A widespread cultural attitude treats idealism as a youthful phase and cynicism as a sign of maturity. Adolescents and teenagers might get away with hero-worship and a keen desire for clear answers to life’s big questions. But mature adults are expected to accept that the real world won’t accommodate such foolish dreams — that their heroes have serious flaws, that certainty is an illusion, and that moral compromise is the key to getting along in a world full of corruption and cowardice.

This is why Ayn Rand’s novel The Fountainhead continues to be a cultural flashpoint long after its publication in 1943. Because the story offers a shining vision of man’s nature and life’s possibilities, because its hero is a passionate idealist who succeeds in life, because the novel has continuing worldwide appeal to millions of readers of all ages — for all these reasons, a large segment of our culture’s opinion shapers can be counted upon to greet any profession of enthusiasm for The Fountainhead with sneering condescension.

The novel’s hero, Howard Roark, is a fiercely independent architect who refuses to sacrifice the integrity of his designs despite intense social and economic pressure to adopt traditional styles. For many young people especially, Roark offers an inspiring and joyful glimpse of man’s highest potential.

Rand identified the “spirit of youth” as “a sense of enormous expectation, the sense that one’s life is important, that great achievements are within one’s capacity, and that great things lie ahead.”
Must these young readers really abandon their idealism in order to survive in the adult world? The answer is no, according to ARI fellow Ben Bayer, and he explains why in his article “The Fountainhead and the Spirit of Youth,” in Robert Mayhew’s Essays on Ayn Rand’s “The Fountainhead.”1

Rand identified the “spirit of youth” as “a sense of enormous expectation, the sense that one’s life is important, that great achievements are within one’s capacity, and that great things lie ahead.”2 Most people can recall such feelings, but relatively few retain them through adulthood or identify their source in conceptual terms. What’s notable about Roark, as shown in Bayer’s article, is that he consciously preserves that spirit of youth as a fully functioning adult, in a culture that’s set against him in fundamental ways.
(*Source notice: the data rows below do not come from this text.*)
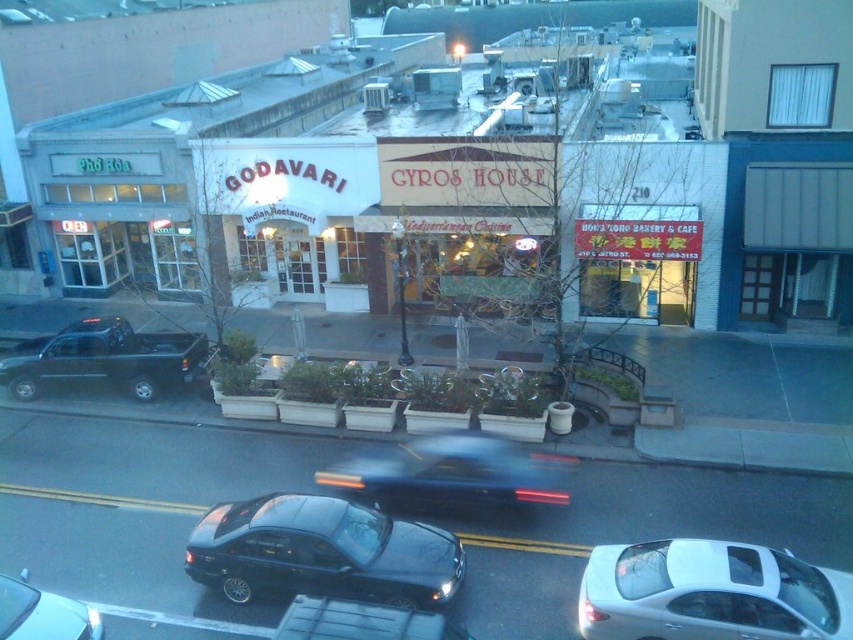 You are a delivery driver needing to park your car between the black matte truck at left and the shiny black sedan at lower left. The parking spot requires a minimum distance of 30 feet between vehicles. Can you park there?

The distance between the black matte truck at left and the shiny black sedan at lower left is 29.84 feet, which is less than the required 30 feet. Therefore, you cannot park there as it does not meet the parking spot requirements.

You are standing on the street and want to walk from point (207, 342) to point (57, 602). Which direction should you face to move towards your destination?

You should face towards the bottom right direction because point (57, 602) is located further away from the viewer compared to point (207, 342).

You are a pedestrian standing at the crosswalk and want to cross the street. You see a metallic blue sedan at center and a black matte truck at left. Which vehicle is closer to the crosswalk?

The metallic blue sedan at center is positioned on the right side of the black matte truck at left, meaning the truck is closer to the crosswalk than the sedan. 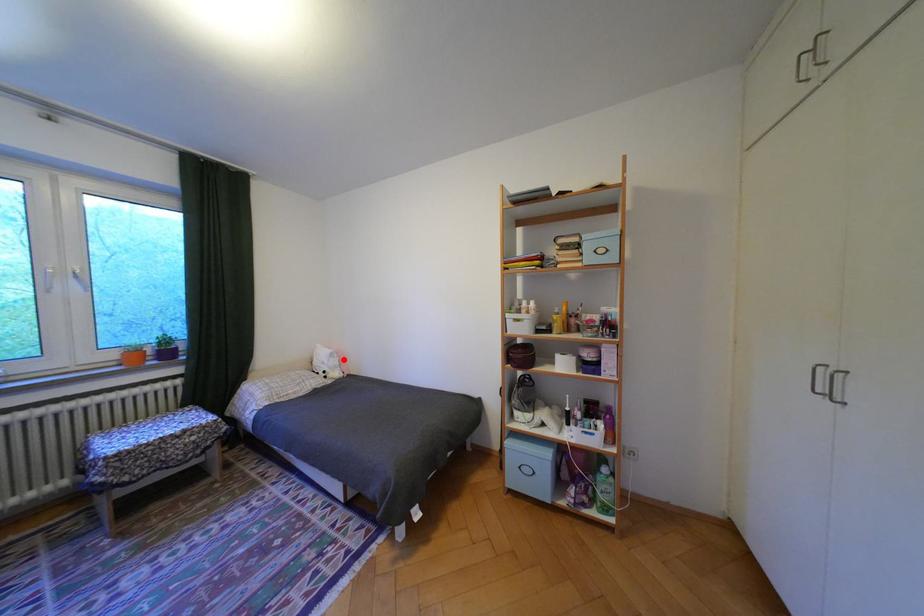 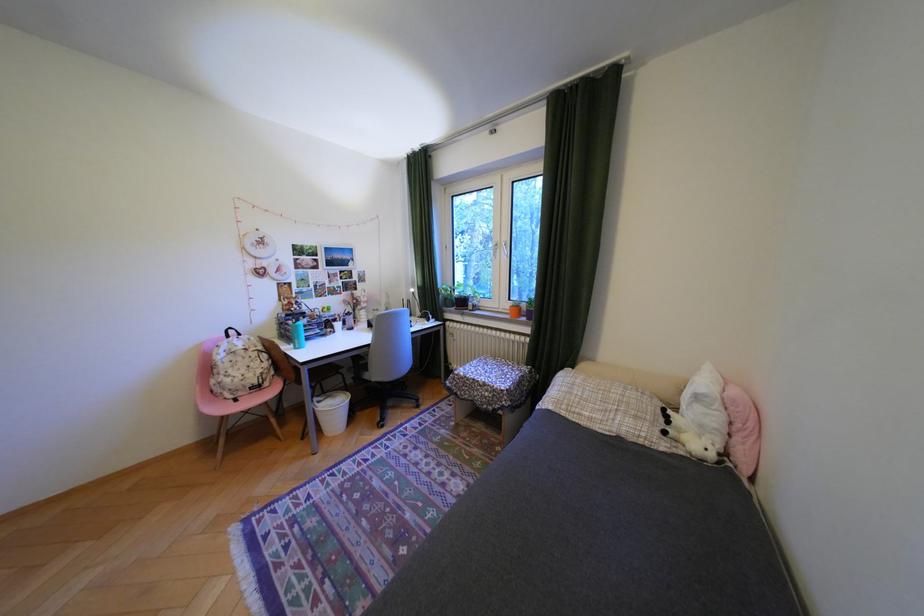 Locate, in the second image, the point that corresponds to the highlighted location in the first image.

(710, 408) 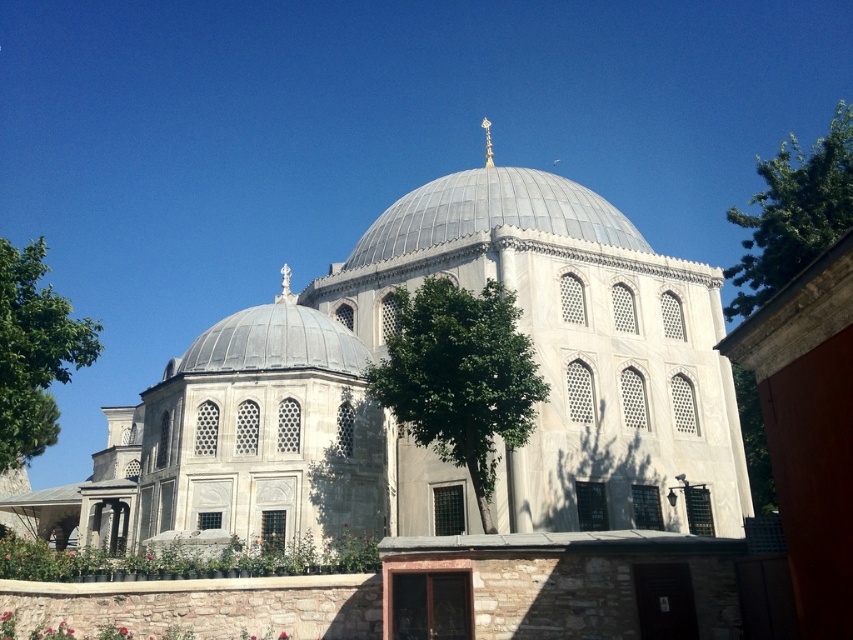 Which is more to the left, gray metallic dome at center or green leafy tree at left?

Positioned to the left is green leafy tree at left.

Between gray metallic dome at center and green leafy tree at left, which one is positioned lower?

green leafy tree at left

What do you see at coordinates (492, 211) in the screenshot? The width and height of the screenshot is (853, 640). I see `gray metallic dome at center` at bounding box center [492, 211].

You are a GUI agent. You are given a task and a screenshot of the screen. Output one action in this format:
    pyautogui.click(x=<x>, y=<y>)
    Task: Click on the gray metallic dome at center
    The image size is (853, 640).
    Given the screenshot: What is the action you would take?
    pyautogui.click(x=492, y=211)

Can you confirm if white stone dome at center is bigger than green leafy tree at center?

Yes.

Can you confirm if white stone dome at center is smaller than green leafy tree at center?

Actually, white stone dome at center might be larger than green leafy tree at center.

Is point (686, 492) closer to camera compared to point (503, 307)?

No.

You are a GUI agent. You are given a task and a screenshot of the screen. Output one action in this format:
    pyautogui.click(x=<x>, y=<y>)
    Task: Click on the white stone dome at center
    
    Given the screenshot: What is the action you would take?
    pyautogui.click(x=392, y=416)

Does gray metallic dome at center have a smaller size compared to gray stone dome at center?

No, gray metallic dome at center is not smaller than gray stone dome at center.

Is gray metallic dome at center taller than gray stone dome at center?

Correct, gray metallic dome at center is much taller as gray stone dome at center.

Is point (544, 186) positioned after point (250, 346)?

That is True.

The height and width of the screenshot is (640, 853). I want to click on gray metallic dome at center, so click(492, 211). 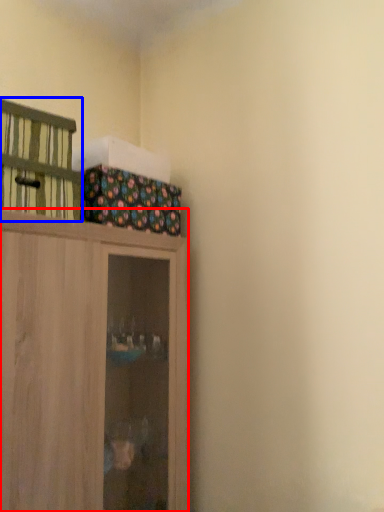 Question: Which object appears farthest to the camera in this image, cupboard (highlighted by a red box) or cabinetry (highlighted by a blue box)?

Choices:
 (A) cupboard
 (B) cabinetry

Answer: (B)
Rand’s concept of the spirit of youth, Bayer observes, has three hallmarks: idealism, independence, and goodwill — all of which are embodied in the character of Howard Roark.3

For Rand, the essence of idealism is “taking ideas seriously.” This means a conviction that ideas matter, which means that “knowledge matters, that truth matters, that one’s mind matters.”4 Using events from the novel, Bayer describes how Roark maintains his intellectual certainty in the face of incessant demands that he “grow up” and learn the necessity of compromise.

Roark’s independence is displayed throughout the novel through his reliance at all times on his own rational judgment, versus the “second-hander” characters who willingly conform to the opinions of others without a rational conviction that those opinions are true.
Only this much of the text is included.